#### [Activity]
Drop every picture and copy exactly the lines from the one with "以上のことをうたっている業者は、" through the last line of the listing below.
═══ Extracted data
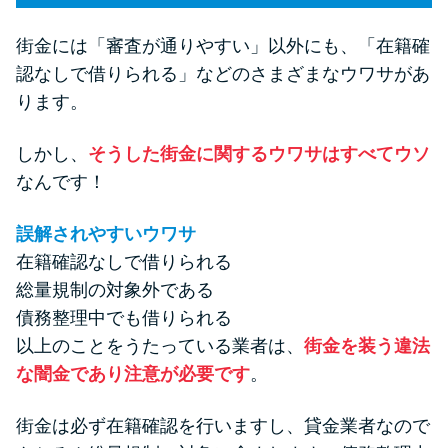
街金には「審査が通りやすい」以外にも、「在籍確
認なしで借りられる」などのさまざまなウワサがあ
ります。
しかし、
そうした街金に関するウワサはすべてウソ
なんです！
誤解されやすいウワサ
在籍確認なしで借りられる
総量規制の対象外である
債務整理中でも借りられる
以上のことをうたっている業者は、
街金を装う違法
な闇金であり注意が必要です
。
街金は必ず在籍確認を行いますし、貸金業者なので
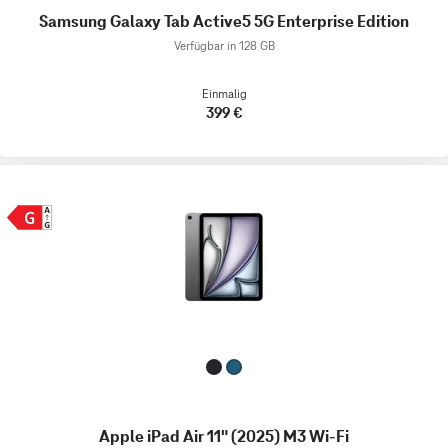
Samsung Galaxy Tab Active5 5G Enterprise Edition
Verfügbar in 128 GB
Einmalig
399 €
Apple iPad Air 11" (2025) M3 Wi-Fi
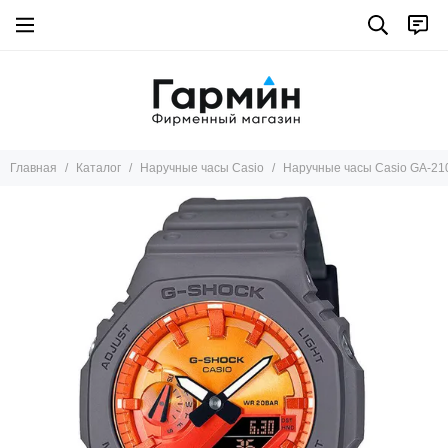
Главная
Каталог
Наручные часы Casio
Наручные часы Casio GA-21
══════
#### [Solution]
以上のことをうたっている業者は、
街金を装う違法
な闇金であり注意が必要です
。
街金は必ず在籍確認を行いますし、貸金業者なので
Samsung Galaxy Tab Active5 5G Enterprise Edition
Verfügbar in 128 GB
Einmalig
399 €
Apple iPad Air 11" (2025) M3 Wi-Fi
Главная
Каталог
Наручные часы Casio
Наручные часы Casio GA-21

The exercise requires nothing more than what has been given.